While most parents were content with the level of their teen’s involvement in religious activities, over a third wished that their teen would participate more in religious services and activities.
Three quarters of parents also agree that participation in religious services helps young adults connect with their family history and traditions.
“Parents may connect religion with their family traditions, which might be why they may wish to share these experiences with their kids,” Woolford says. “When teens don’t show interest or even express disdain for attending religious services, parents may feel like it’s a rejection of their cherished traditions.”
Overall, the majority of parents believe that a relationship with a higher power helps teens feel a sense of safety and security and has a positive impact on their overall wellbeing—which aligns with some research suggesting that participation in spiritual practices during adolescence is linked to health benefits in adulthood.
But just one in three parents say their teen regularly attends religious services with the family.
“Parents should be cautious about how hard they push teens who protest participating in spiritual activities. If adherence is achieved by force, that could diminish any positive effects of participation,” Woolford says. “Parents who would like their children to share their religious beliefs should try to find a balance between conveying their values and pressuring teens to conform.”
The vast majority of parents, however, believe teens can have a spiritual relationship without being involved in organized religion.
To decrease stress, if parents and teens do not agree about religion, Woolford recommends families might explore alternative ways to cultivate spirituality, such as:
Encouraging dialogue and questions: Parents should be open to listening and understanding why their teen has different views about attending religious services. Often youth have questions about religion and spirituality and it’s helpful to allow them space to question ideas and admitting that adults don’t always have the answers.
By listening to their teen’s perspectives, parents may be able to find areas of agreement to build on. “This may help teens to find an authentic spiritual relationship that is best for them,” Woolford says.

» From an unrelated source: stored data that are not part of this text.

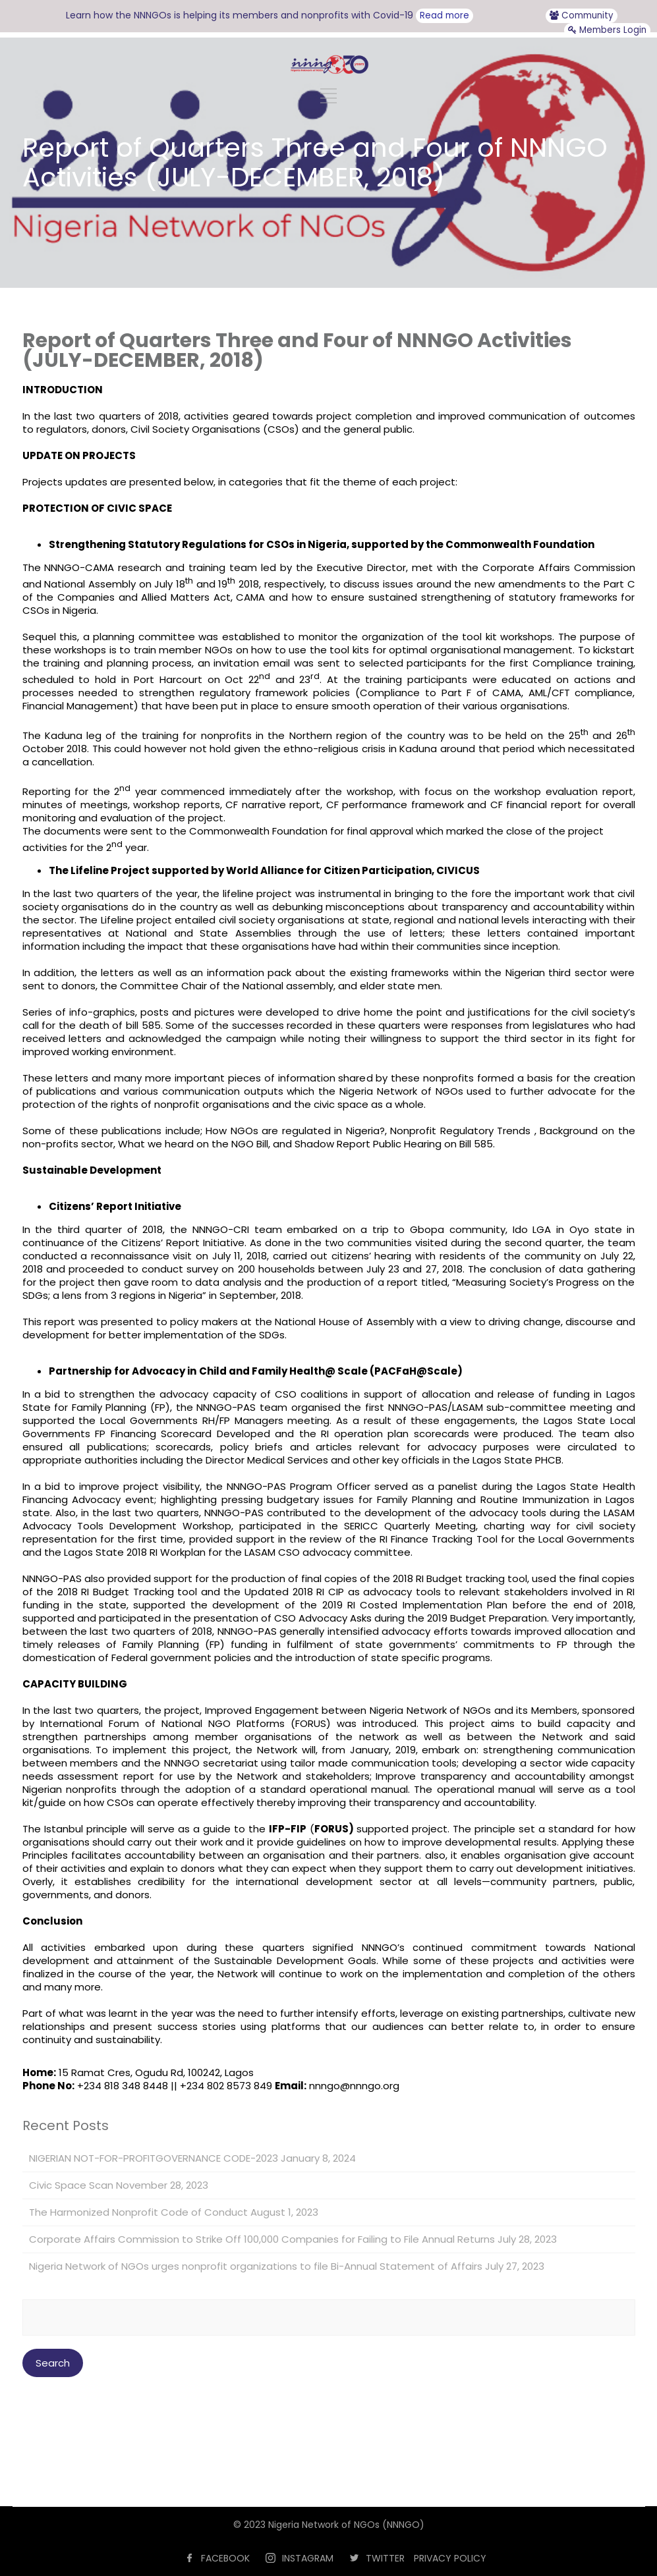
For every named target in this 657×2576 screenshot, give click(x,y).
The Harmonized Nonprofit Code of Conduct (138, 2212)
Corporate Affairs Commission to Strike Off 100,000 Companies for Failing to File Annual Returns (262, 2239)
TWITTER (385, 2558)
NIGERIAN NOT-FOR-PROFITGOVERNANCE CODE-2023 (153, 2158)
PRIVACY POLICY (450, 2558)
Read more (444, 15)
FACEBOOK (225, 2558)
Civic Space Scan (71, 2185)
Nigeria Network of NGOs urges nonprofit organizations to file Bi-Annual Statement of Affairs (255, 2266)
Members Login (607, 30)
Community (582, 15)
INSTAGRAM (307, 2558)
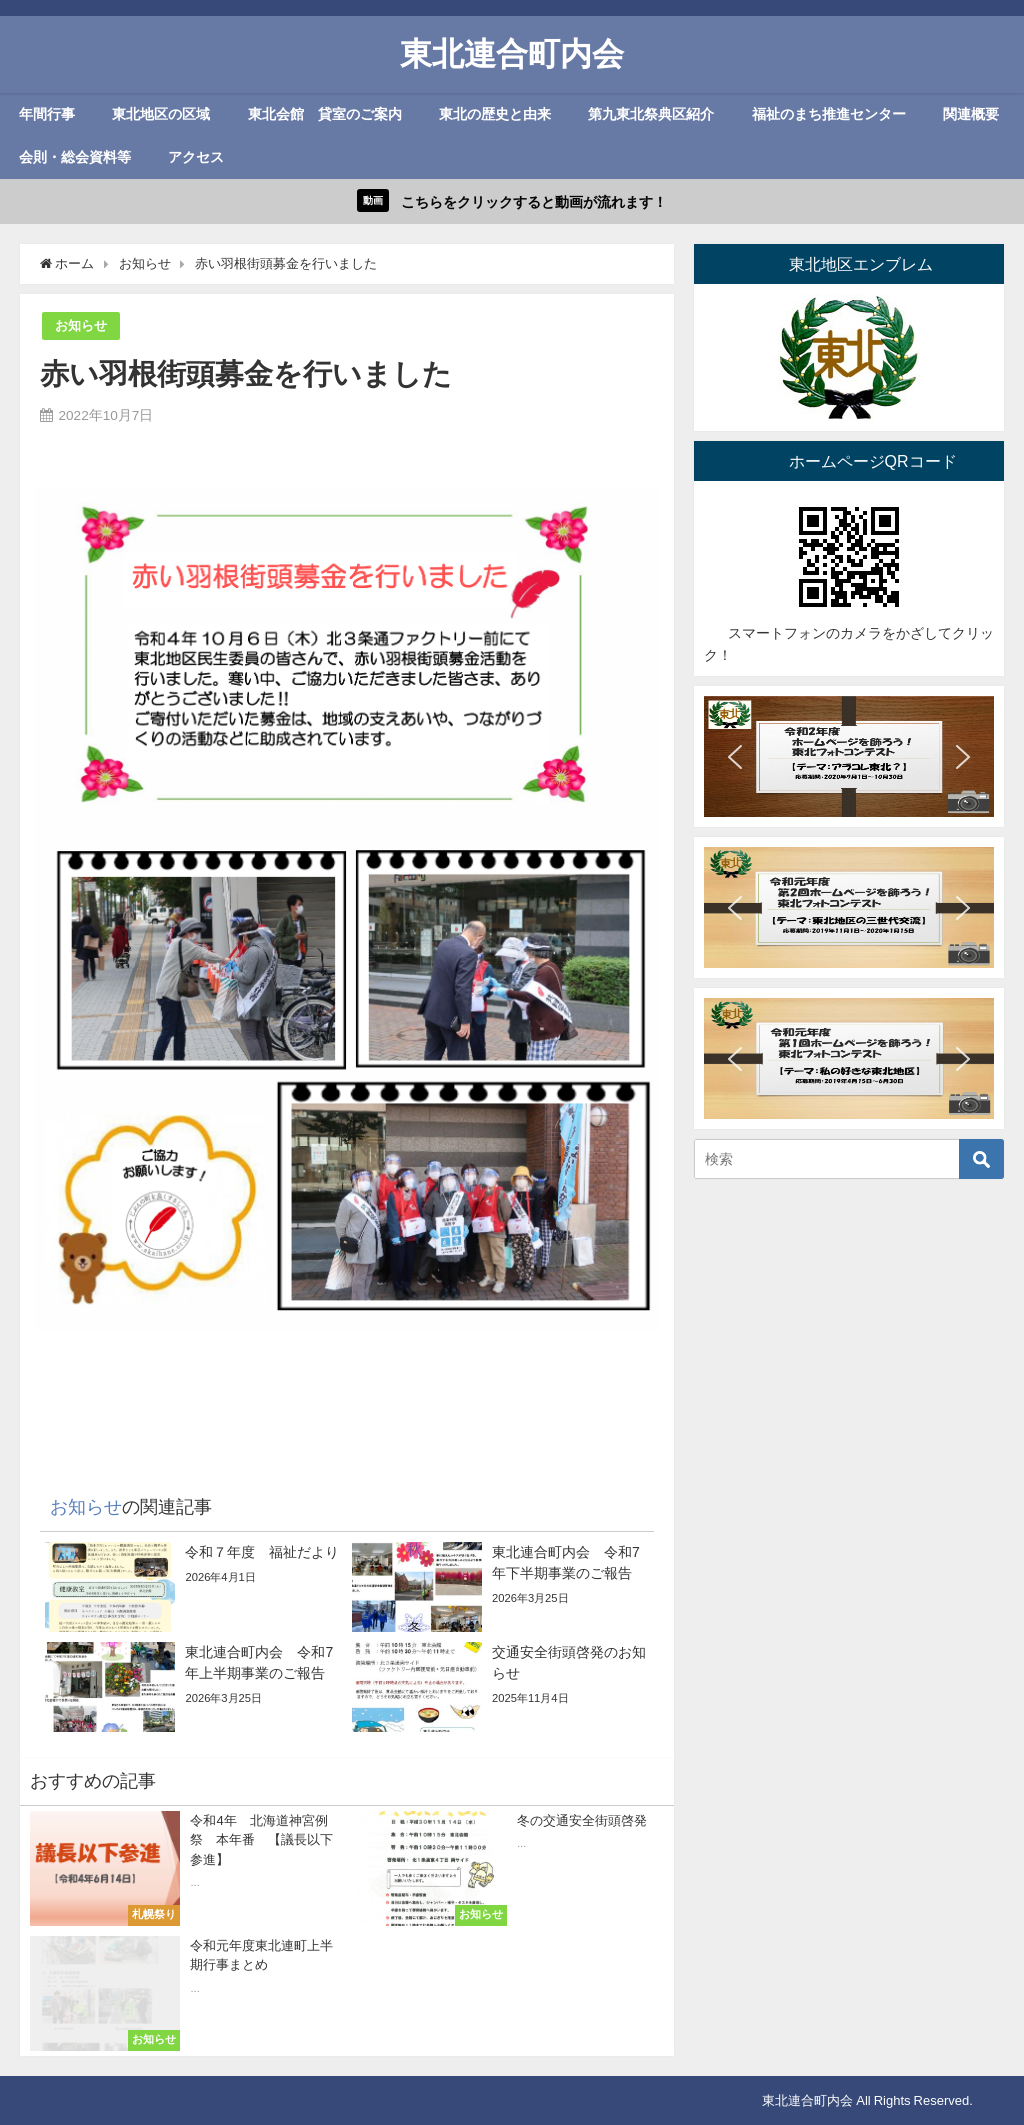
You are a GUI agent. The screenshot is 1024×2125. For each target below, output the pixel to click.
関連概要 (971, 114)
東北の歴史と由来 (495, 114)
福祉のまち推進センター (829, 114)
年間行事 (47, 114)
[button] (735, 757)
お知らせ (81, 325)
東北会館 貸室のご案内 (325, 114)
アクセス (196, 157)
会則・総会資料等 (75, 157)
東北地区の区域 (161, 114)
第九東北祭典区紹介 (651, 114)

Finding middle ground: Parents could consider giving teens a choice about certain faith traditions that are most important to the family. For example, teens could be allowed to skip weekly services, but be required to adhere to other tenets of the family religion.
Considering expressing spirituality outside of church or formal settings: Many faith traditions value community service, social justice initiatives, and conservation efforts.
The holidays offer ample opportunities for families to practice spirituality through other avenues, such as volunteering at a nursing home, serving food at a homeless shelter, or working in a community garden.
“Focusing on the spirit of the season and allowing teens some flexibility with how they engage with family traditions and religious services may decrease conflict over the holidays,” Woolford says.